Selling to Your Parent Company’s Competitors: Lessons from Amess’s Go-to-Market Strategy

The conventional wisdom says banks don’t buy technology from other banks. But in a recent episode of Category Visionaries, Fabrice Deprez revealed how Amess, a company spun out of KBC Group, is successfully selling their AI solutions to their parent company’s competitors.

Choosing the Right Battle

When launching Amess, KBC Group had multiple AI applications they could commercialize. Their choice of which to bring to market first proved crucial. As Fabrice explains, “When we launched a company, we had the choice to launch a company with different domains. All process, efficiency, commercial activities could be improved thanks to AI.”

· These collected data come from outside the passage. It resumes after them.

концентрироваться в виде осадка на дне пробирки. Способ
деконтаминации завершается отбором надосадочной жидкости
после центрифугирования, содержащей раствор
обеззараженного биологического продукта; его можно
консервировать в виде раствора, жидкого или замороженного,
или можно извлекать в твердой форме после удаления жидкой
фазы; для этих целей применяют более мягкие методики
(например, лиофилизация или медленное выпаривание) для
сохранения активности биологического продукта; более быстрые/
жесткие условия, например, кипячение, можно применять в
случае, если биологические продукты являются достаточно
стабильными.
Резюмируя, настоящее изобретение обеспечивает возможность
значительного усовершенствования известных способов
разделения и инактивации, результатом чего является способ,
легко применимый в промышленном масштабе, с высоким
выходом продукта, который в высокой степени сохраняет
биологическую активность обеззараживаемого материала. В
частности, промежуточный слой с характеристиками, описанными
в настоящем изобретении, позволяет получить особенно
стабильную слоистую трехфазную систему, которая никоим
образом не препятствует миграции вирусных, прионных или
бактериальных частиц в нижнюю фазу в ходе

Instead of focusing on competitive areas, they chose financial crime prevention. Why? “This fight against the financial crime is a common fight between all banks. And this doesn’t bring any commercial advantage… it’s a common obligation to do that correctly, just to keep the trust on the market.”

Understanding Industry Dynamics

Their strategy was based on a deep understanding of bank psychology. “It’s never interesting for a bank to have a big hit on the reputation of a bank near to you because it’s like the domino effect, that reputation won’t reflect on you,” Fabrice notes.

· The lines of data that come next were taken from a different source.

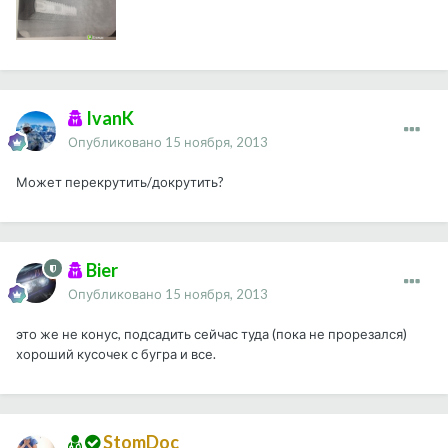
IvanK
Опубликовано
15 ноября, 2013
Может перекрутить/докрутить?
Bier
Опубликовано
15 ноября, 2013
это же не конус, подсадить сейчас туда (пока не прорезался)
хороший кусочек с бугра и все.
StomDoc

This insight transformed potential competitors into collaborators. The message resonated because banks understand that financial crime affects everyone’s reputation. As recent events have shown, problems at one bank can quickly spread to others.

Building Credibility Through Results

Rather than hiding their connection to KBC, Amess leveraged it to demonstrate results. Their solution dramatically improves on current industry standards, where “more than 90% of the work that the people are doing is just a false positive, meaning a work which was unnecessary.”

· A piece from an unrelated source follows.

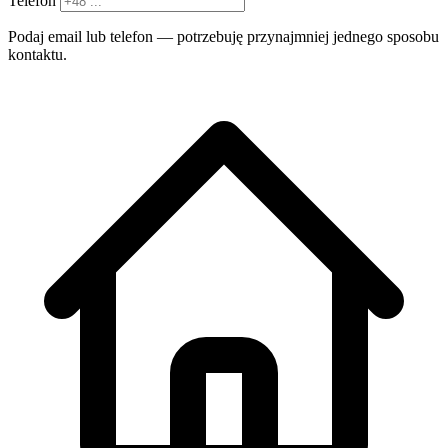
Telefon
Podaj email lub telefon — potrzebuję przynajmniej jednego sposobu
kontaktu.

This focus on results over relationships is working. “We visited already 26 banks spread over Europe… Every time we receive that same answer, yes, we imply that it’s a common fight and we should fight that together,” Fabrice shares.

Creating Independent Credibility

While leveraging their KBC connection, Amess invested in building their own credibility. “We had to build an organization, we had to attract people. We had to develop a commercial plan, financial plan, and just go on the market and put the name on the street,” Fabrice explains.

This strategy is already showing results: “We already have our first three customers outside the group which is already positive. We have an outlook of being financially independent as of mid of next year. So two years after launch being profitable.”

Key Lessons for Enterprise Spinouts

Amess’s experience offers valuable lessons for companies selling to their parent company’s competitors:

  1. Choose markets where collaboration matters more than competition
  2. Focus on problems that affect industry trust and reputation
  3. Use parent company results to demonstrate value
  4. Build independent credibility while leveraging corporate connections
  5. Set clear metrics for success and independence

Their rapid progress suggests that corporate parentage, often seen as a liability when selling to competitors, can actually be an asset if you choose the right market and positioning.

For founders in similar situations, the key question becomes: what problems in your industry require collective action to solve? The answer might just reveal opportunities where competitors become customers.